According to the government, the former sheriff “essentially testified” without ever taking the witness stand or “being subjected to cross examination.” He did so, they wrote, by wearing that shiny little pin shaped like a smaller version of the Los Angeles County Sheriff’s star each day of trial. “In doing so,” the government wrote, Baca “attempted to cloak himself with the credibility, authority and support of the Sheriff’s Department,” despite stepping down from that position some years ago—and despite leaving under the cloud of growing criticism and scandal.
“The potential prejudice [of the pin],” wrote the government, “was exacerbated by defendant calling a witness wearing the same pin to testify about defendant’s law-abiding character, and by his supporters wearing similar pins while seated in the gallery….”

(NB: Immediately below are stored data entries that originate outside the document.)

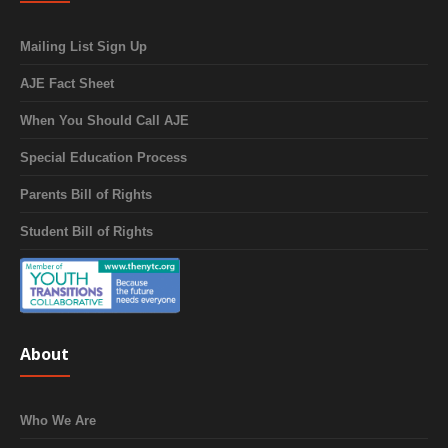
Mailing List Sign Up
AJE Fact Sheet
When You Should Call AJE
Special Education Process
Parents Bill of Rights
Student Bill of Rights
About
Who We Are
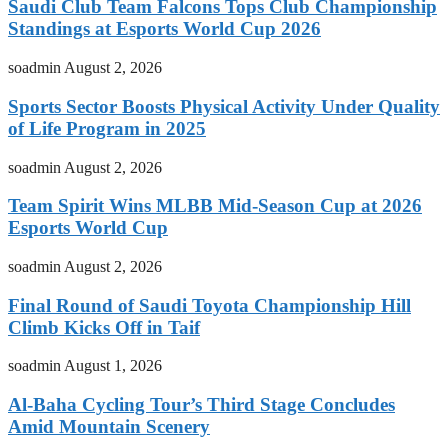
Saudi Club Team Falcons Tops Club Championship
Standings at Esports World Cup 2026
soadmin
August 2, 2026
Sports Sector Boosts Physical Activity Under Quality
of Life Program in 2025
soadmin
August 2, 2026
Team Spirit Wins MLBB Mid-Season Cup at 2026
Esports World Cup
soadmin
August 2, 2026
Final Round of Saudi Toyota Championship Hill
Climb Kicks Off in Taif
soadmin
August 1, 2026
Al-Baha Cycling Tour’s Third Stage Concludes
Amid Mountain Scenery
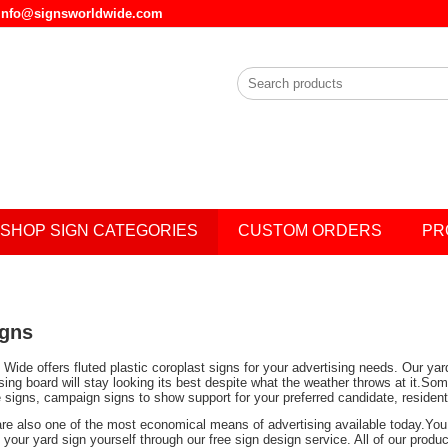
l info@signsworldwide.com
SHOP SIGN CATEGORIES
CUSTOM ORDERS
PR
igns
Wide offers fluted plastic coroplast signs for your advertising needs. Our ya
ising board will stay looking its best despite what the weather throws at it.
e signs, campaign signs to show support for your preferred candidate, residen
are also one of the most economical means of advertising available today.You 
your yard sign yourself through our free sign design service. All of our prod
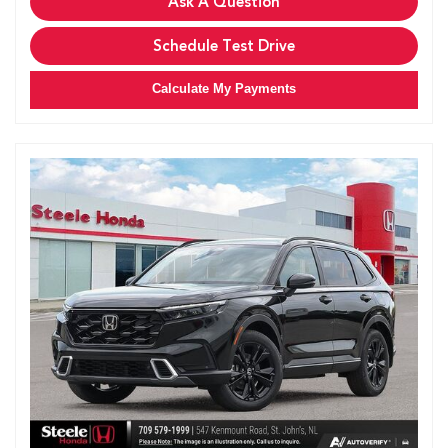
Ask A Question
Schedule Test Drive
Calculate My Payments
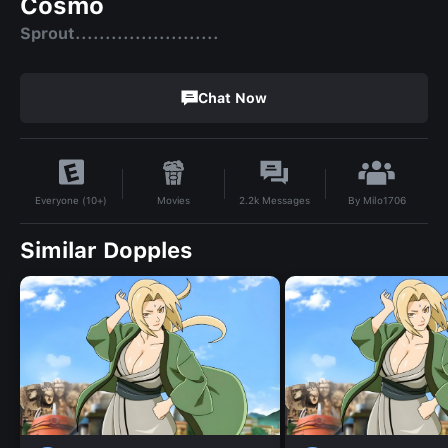
Cosmo
Sprout........................
Chat Now
By
Milo1706
Movies
2.2k
Messages
Everyone (10+)
Similar Dopples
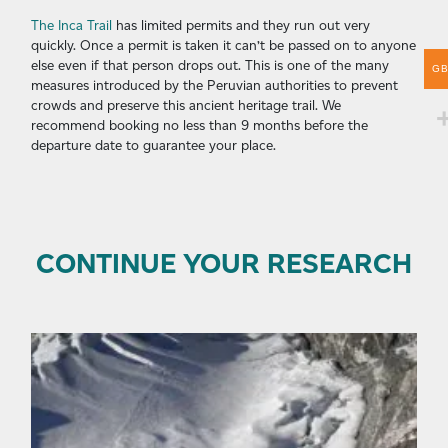
The Inca Trail
has limited permits and they run out very
quickly. Once a permit is taken it can’t be passed on to anyone
else even if that person drops out. This is one of the many
G
measures introduced by the Peruvian authorities to prevent
crowds and preserve this ancient heritage trail. We
recommend booking no less than 9 months before the
departure date to guarantee your place.
CONTINUE YOUR RESEARCH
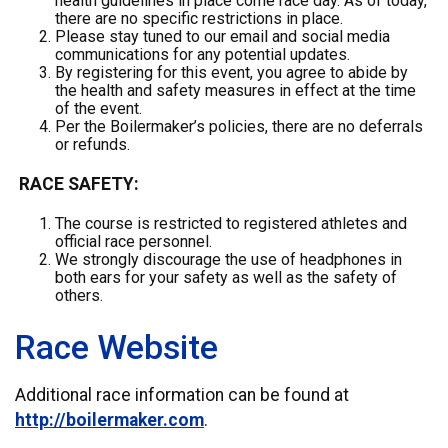
health guidelines in place come race day. As of today,
there are no specific restrictions in place.
Please stay tuned to our email and social media
communications for any potential updates.
By registering for this event, you agree to abide by
the health and safety measures in effect at the time
of the event.
Per the Boilermaker’s policies, there are no deferrals
or refunds.
RACE SAFETY:
The course is restricted to registered athletes and
official race personnel.
We strongly discourage the use of headphones in
both ears for your safety as well as the safety of
others.
Race Website
Additional race information can be found at
http://boilermaker.com
.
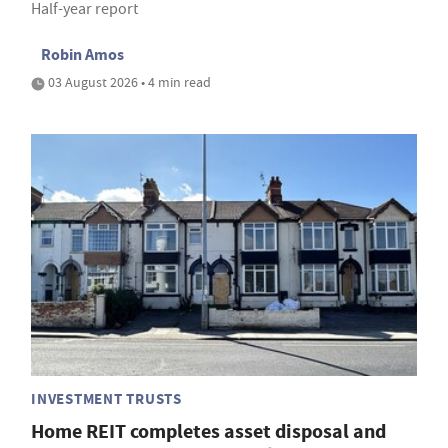
Half-year report
Robin Amos
03 August 2026 • 4 min read
INVESTMENT TRUSTS
Home REIT completes asset disposal and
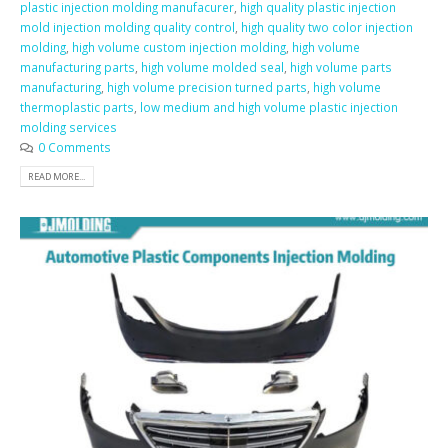
plastic injection molding manufacurer
,
high quality plastic injection
mold injection molding quality control
,
high quality two color injection
molding
,
high volume custom injection molding
,
high volume
manufacturing parts
,
high volume molded seal
,
high volume parts
manufacturing
,
high volume precision turned parts
,
high volume
thermoplastic parts
,
low medium and high volume plastic injection
molding services
0 Comments
READ MORE...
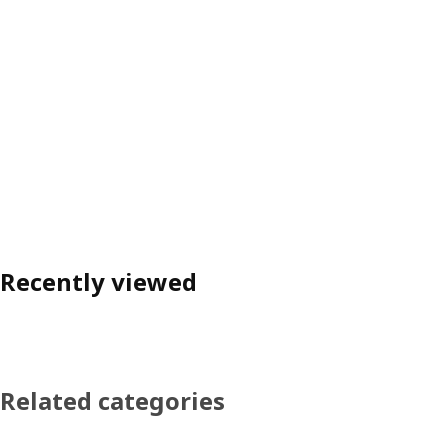
Recently viewed
Related categories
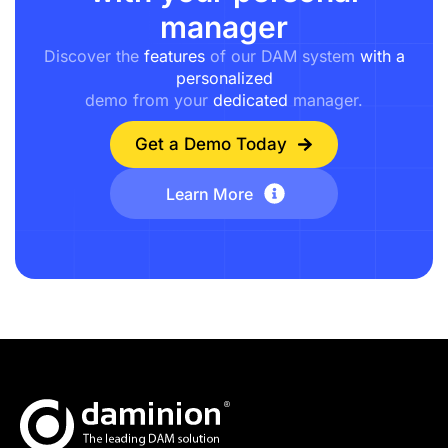
manager
Discover the
features
of our DAM system
with a
personalized
demo from your
dedicated
manager.
Get a Demo Today
Learn More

The star, the prosecution maintained, supported defense attorney Hochman’s “messaging throughout trial” that Baca was honorable and law-abiding and represented the ‘core values’ of the Sheriff’s Department, and that this case was simply a “clash” between the FBI and the LASD “instead of being about the obstruction of a federal grand jury investigation into civil rights abuse.”
The second part of the government’s motion pertains to what they describe as the defense’s use of a “prior good works” strategy, which portrayed the former sheriff as a reformer whose actions suggested he could not possibly have criminally interfered with the federal investigation in question.
Fox and company noted that Baca “spent a majority of his case and much of his cross-examination” on issues designed to foster the reformer image, such as presenting evidence that Baca
“had an associate” (namely former department member Paul Pietrantoni) teach “’wrestling
moves’ to deputies in 2009 and 2010” in order to reduce force in the jails. In addition, Hochman asserted that Baca “implemented an Office of Independent Review more than a decade before the federal investigation,” to help investigate any deputy wrongdoing. The defense also brought out in testimony, Baca’s pet program, Education Based Incarceration, and so on.
(Actually, the LA County Board of Supervisors, not the sheriff, ordered the formation of the OIR in 2001 to provide citizen oversight, but the jurors never knew that.)
The government asks that, during round two, all this kind of testimony and evidence should properly be prohibited.
For its part, the prosecution stated that it will no longer call certain witnesses from the last trial such as the So Cal ACLU’s Peter Eliasberg, jail chaplain, Paulino Juarez- Ramirez, or former LASD Commander, Robert Olmsted, all of whom testified that Baca was aware of the abuse going on in his jail system, but ignored it. Yet those same witnesses unwittingly opened the door to the defense’s claims in cross examination that Baca was entirely proactive whenever problems in the jails surfaced. Post-mistrial interviews with jury members made clear that the “good works” theme had a strong influence on the jurors’ conclusions.
In the coming days and weeks the prosecution and the defense will reply to each other’s motions, plus any additional motions, and eventually Anderson will rule.